Dish Network shares are down 4.4% in mid-day trading after it reported worse than expected Q2 results — without offering news on the subject that investors really care about: a possible deal with another company that might covet Dish’s spectrum rights.
CEO Charlie Ergen declined to discuss specifics, including a recent report that Dish has been talking with Amazon, in his quarterly earnings call.
Meanwhile, he says, “our core [satellite TV] business is a mature to declining business.”
Ergen is hopeful that Dish will be a player in any number of emerging businesses including services for so-called Internet of Things devices, and 5G wireless.
“If you’re an investor in Dish you have to have a longer term horizon,” he says.

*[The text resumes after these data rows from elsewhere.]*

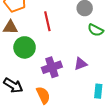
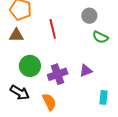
green circle: (25, 47) -> (30, 66), moved

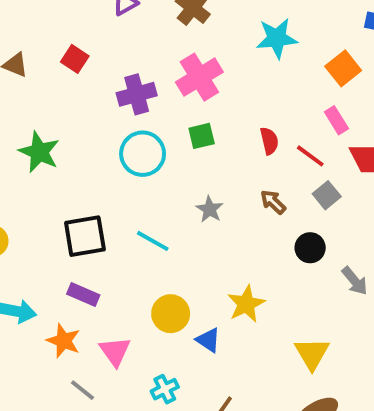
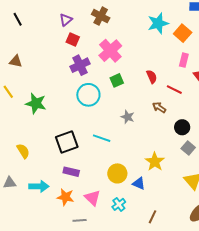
cyan star: (277, 38) -> (158, 23), moved
red square: (75, 59) -> (73, 39), moved
pink rectangle: (336, 120) -> (184, 60), turned 56
red line: (310, 156) -> (174, 90), moved
gray square: (327, 195) -> (188, 148), moved
cyan cross: (165, 389) -> (119, 204), moved
gray line: (83, 390) -> (80, 220), turned -32

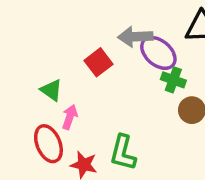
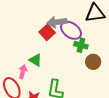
red square: (98, 62) -> (47, 32), moved
green triangle: (51, 90) -> (35, 60), moved

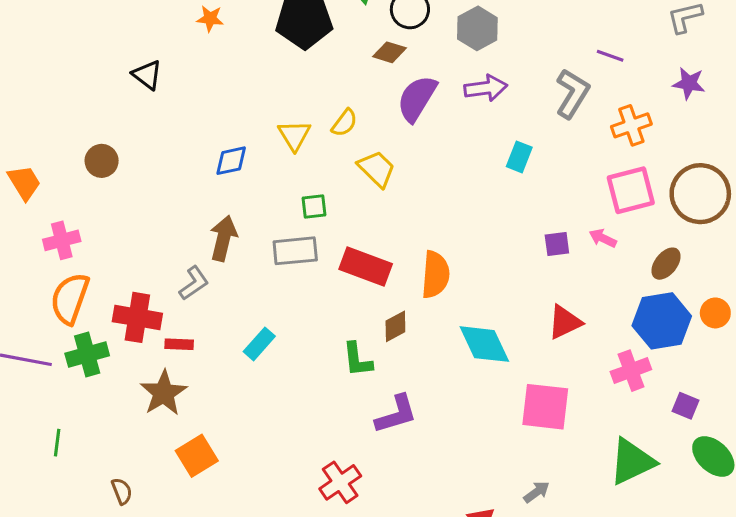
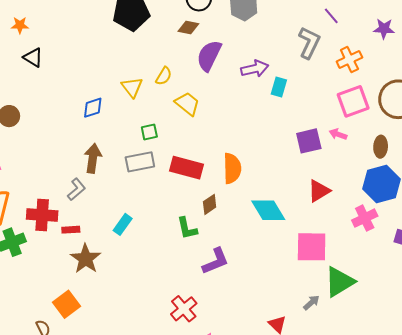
orange star: (210, 19) -> (20, 25), moved
purple line: (610, 56) -> (331, 16), turned 36
purple arrow: (486, 88) -> (255, 69), moved
purple square: (557, 244) -> (309, 141), size x1.5
brown ellipse: (666, 264) -> (381, 147), turned -30
brown star: (164, 393) -> (86, 259), moved
orange square: (197, 456) -> (67, 304), moved
green triangle: (632, 461) -> (339, 282), moved

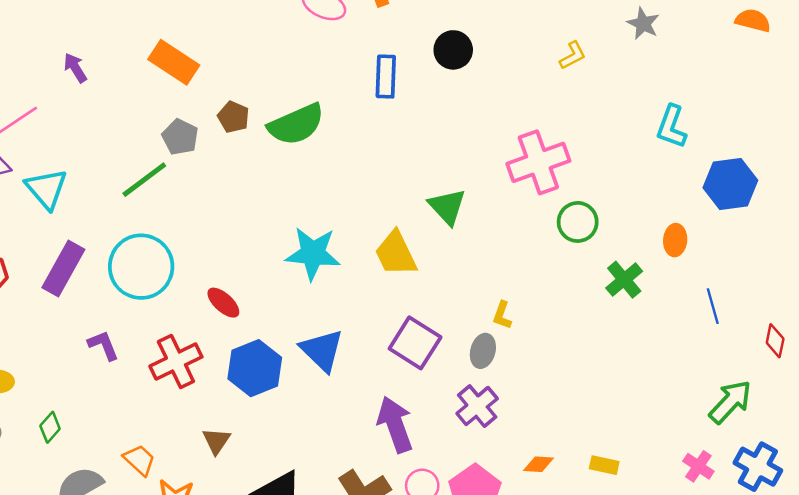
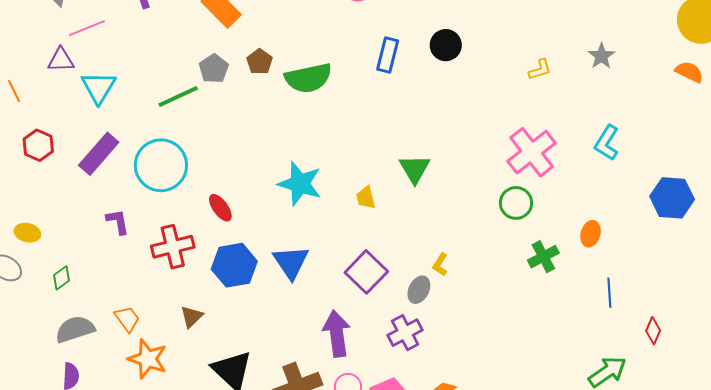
pink cross: (538, 162) -> (532, 152), moved, turned -30
blue hexagon: (730, 184) -> (672, 198), moved
yellow trapezoid: (396, 254) -> (366, 198), size x0.6

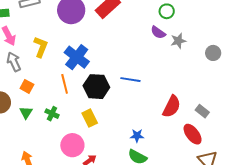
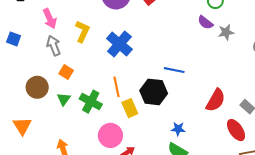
orange line: (65, 84) -> (116, 87), moved
black hexagon: (96, 87) -> (154, 92), moved
green cross: (52, 114) -> (91, 102), size x1.5

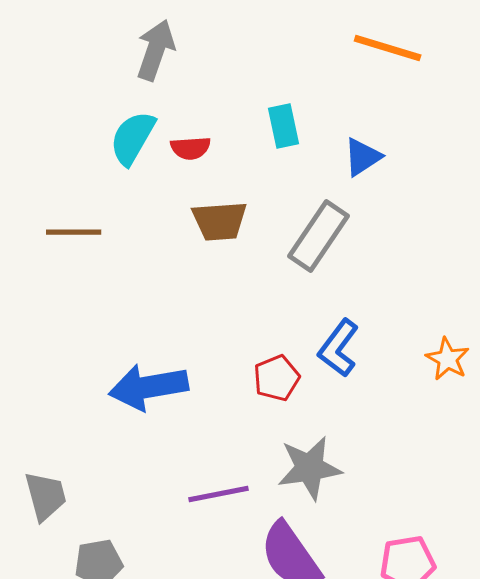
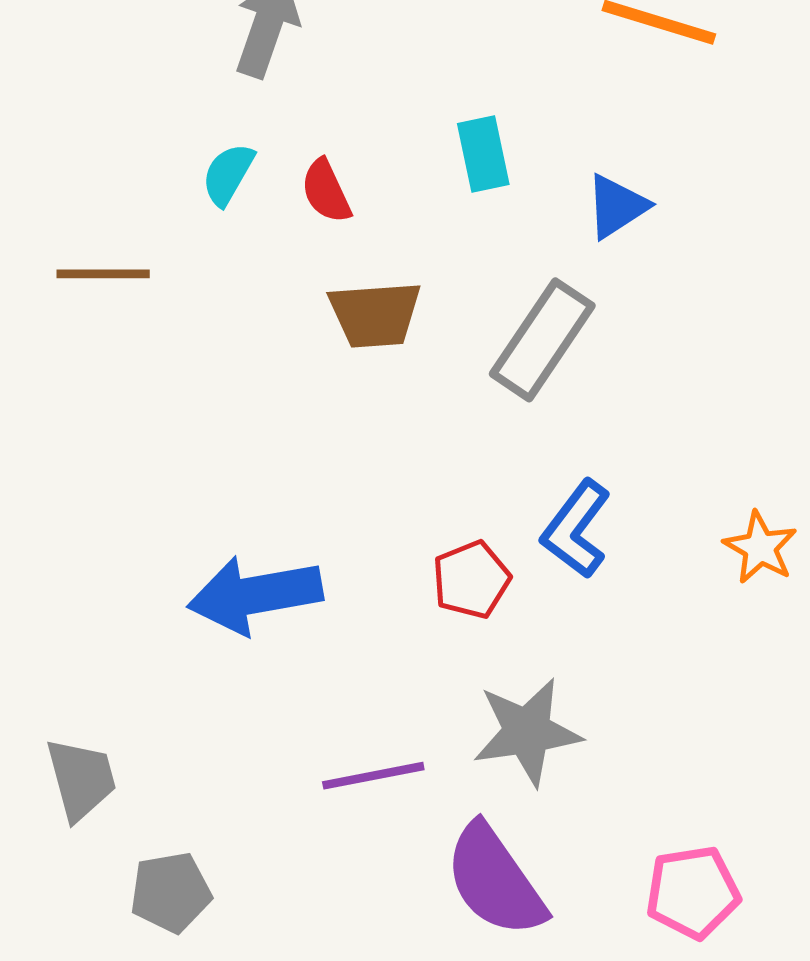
cyan semicircle: (133, 138) -> (228, 174), size x0.7
red semicircle: (191, 148) -> (326, 191), turned 69
brown line: (74, 232) -> (103, 274), moved

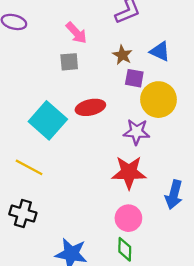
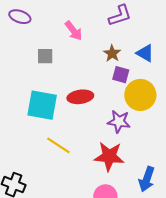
gray square: (69, 62) -> (45, 56), moved
cyan square: (48, 120) -> (42, 105), turned -36
yellow line: (29, 167) -> (58, 145), moved

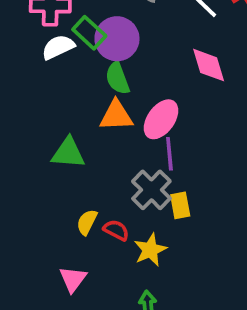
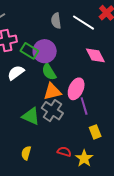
white semicircle: (58, 47) -> (16, 73), moved
green triangle: (68, 153) -> (31, 116), turned 30
gray cross: (151, 190) -> (52, 111), moved
yellow semicircle: (87, 222) -> (26, 153), moved

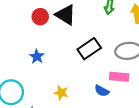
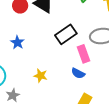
pink rectangle: (119, 77) -> (84, 54), moved, turned 66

He believes owners of distribution networks will combine, just as programmers including Discovery Communications is with Scripps Networks Interactive.

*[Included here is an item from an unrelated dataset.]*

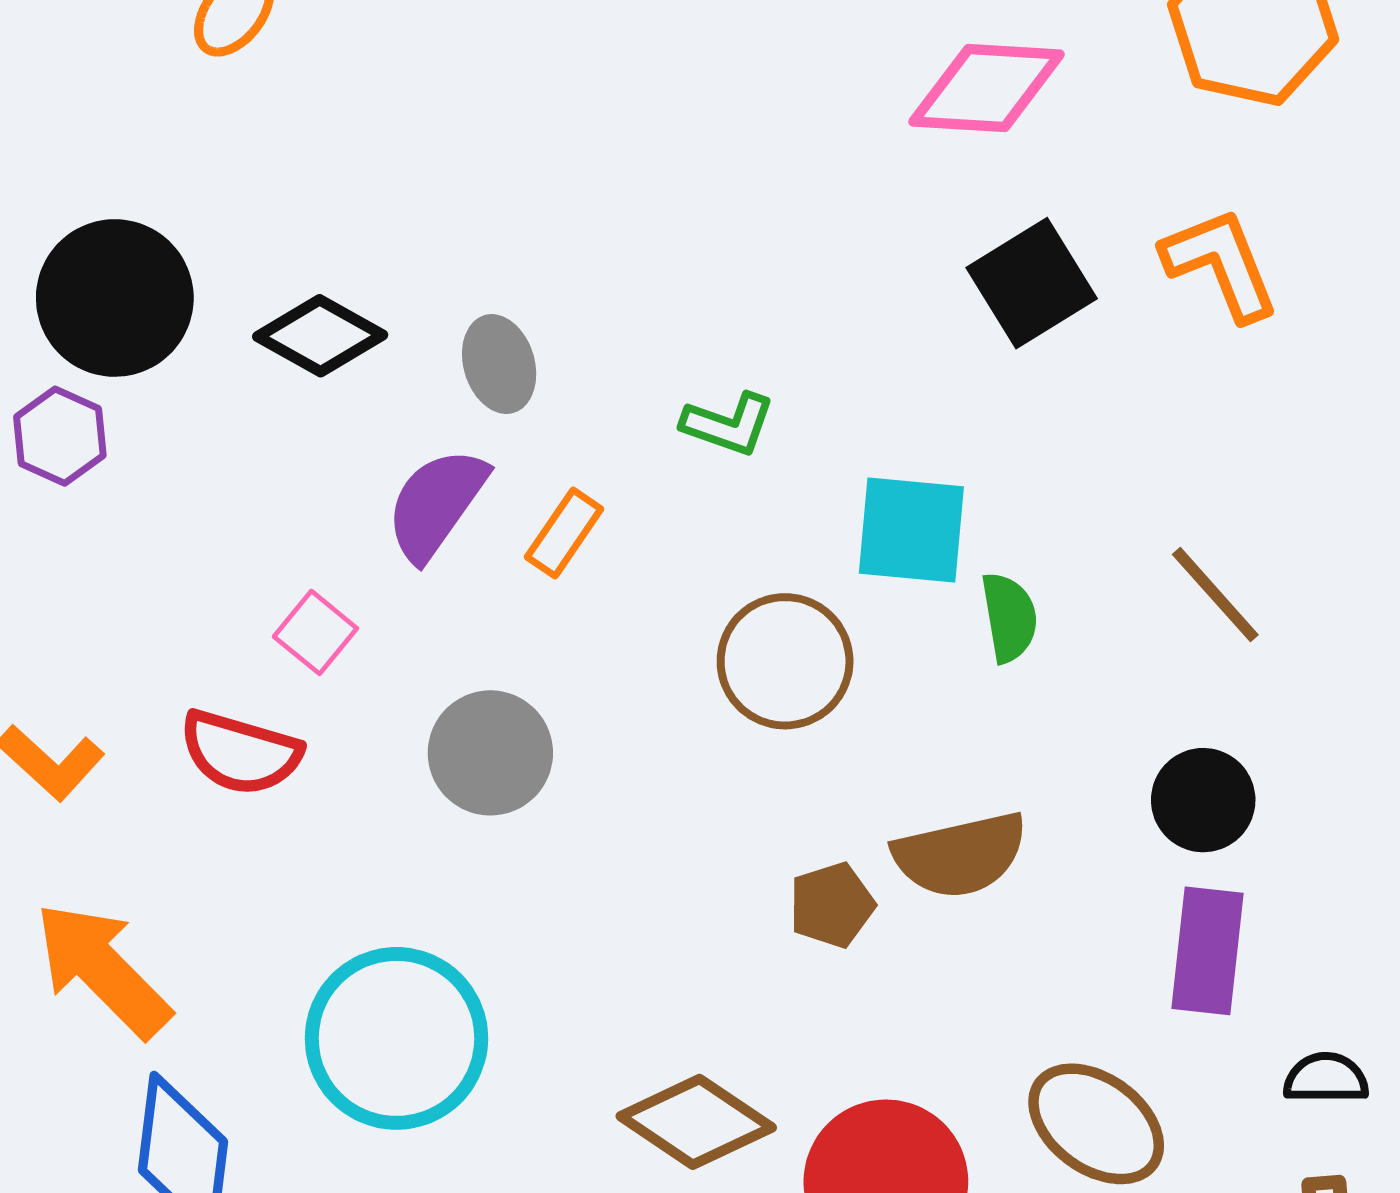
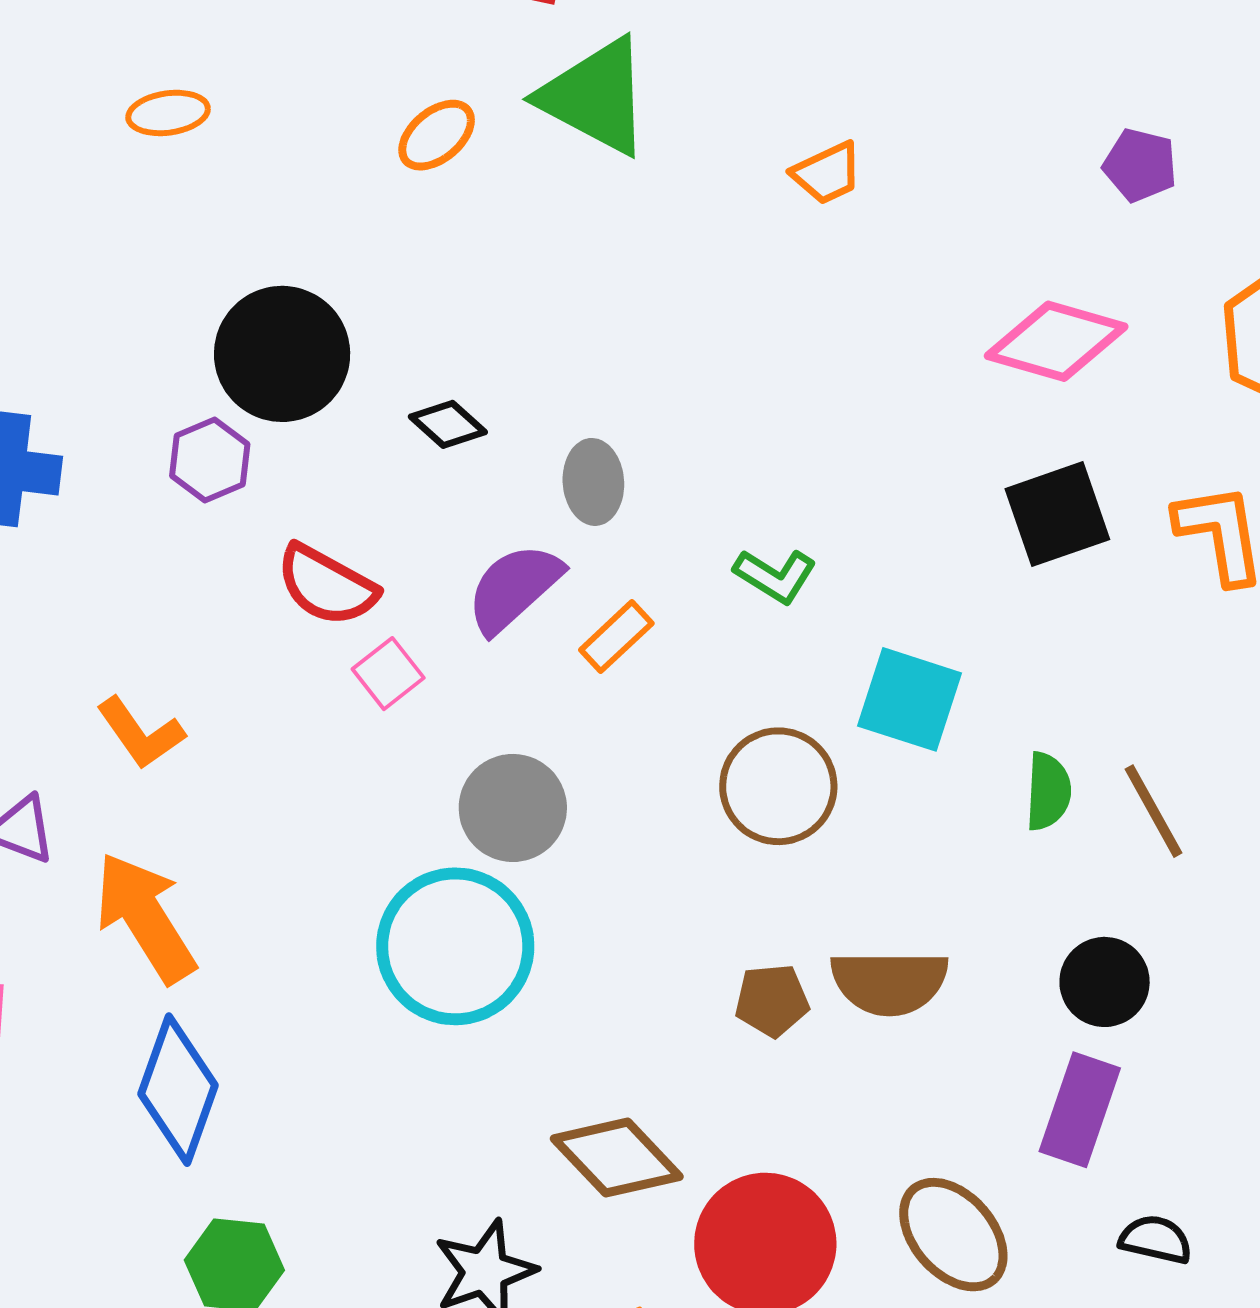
black diamond: (320, 336) -> (448, 424), size x0.7
green semicircle: (1009, 617) -> (1048, 791), moved
red semicircle: (240, 753) -> (327, 585), moved
cyan circle: (396, 1038) -> (455, 946), moved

“My gut feel is that we’ll be involved in some of those conversations,” Ergen says.
He isn’t concerned about Comcast and Charter’s efforts to launch their own wireless services, using their WiFi networks with cell calls going over Verizon’s network.
“You’re going to see cable in the business because they’re connectivity companies, too,” he says. “Ultimately they’re going to want owner economics.”

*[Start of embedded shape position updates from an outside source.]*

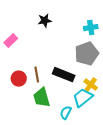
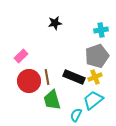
pink rectangle: (11, 41) -> (21, 56), moved
red circle: (19, 79) -> (29, 81), size x1.5
yellow cross: (91, 85) -> (95, 77), moved, turned 32

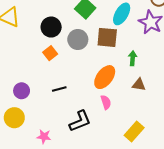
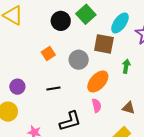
black circle: (51, 27) -> (61, 21), moved
gray circle: (78, 40) -> (79, 60), moved
brown triangle: (139, 85) -> (129, 108), moved

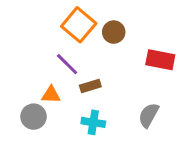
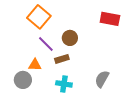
orange square: (79, 25) -> (39, 17), moved
brown circle: (114, 32) -> (70, 38), moved
red rectangle: (160, 60) -> (110, 19), moved

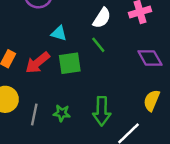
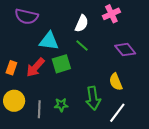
cyan triangle: (59, 33) -> (49, 41), size x1.5
yellow semicircle: (152, 100) -> (116, 82), moved, turned -36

That could make Dish more attractive: Ergen says there’s a growing number of big companies that need connectivity to survive. “At some point they’re going to take out insurance policies” by controlling access to consumers.
Dish has a lot riding on Sling. The technology to implement the live streaming service “was harder than we expected, but we think we have it cracked now,” Sling CEO Roger Lynch says.
Ergen acknowledges that new competitors including YouTube TV, DirecTV Now, and Hulu Live could take market share from Sling. But the streaming video “has a lot of growth ahead, Sling included.”
Dish’s profits took a hit in Q2 from a $280 million set-aside to deal with FTC charges that the company’s telemarketers violated the federal Do Not Call rules. Dish reported $40 million in net income, down from $424 million in the period last year.
With the charge, earnings per share came in at 9 cents — far below the 74 cents that analysts expected.
Revenues at $3.64 billion were down 5.7% and missed Street expectations for $3.72 billion.
Dish subscribers — including ones in its Sling TV streaming service — dropped 196,000 to 13.332 million. In the period last year it lost 281,000 subs.
The sub numbers beat expectations, but analysts had to estimate how much was due to Sling, which is far less profitable than satellite.
Evercore ISI’s Vijay Jayant estimates that Dish lost as many as 302,000 satellite customers, and picked up as many as 106,000 at Sling ones.
In any case, MoffettNathanson Research’s Craig Moffett says that time “is running out for Dish’s core business….Eventually, the accumulated damage to the core business is greater than the short term benefit from shrinking gross additions.”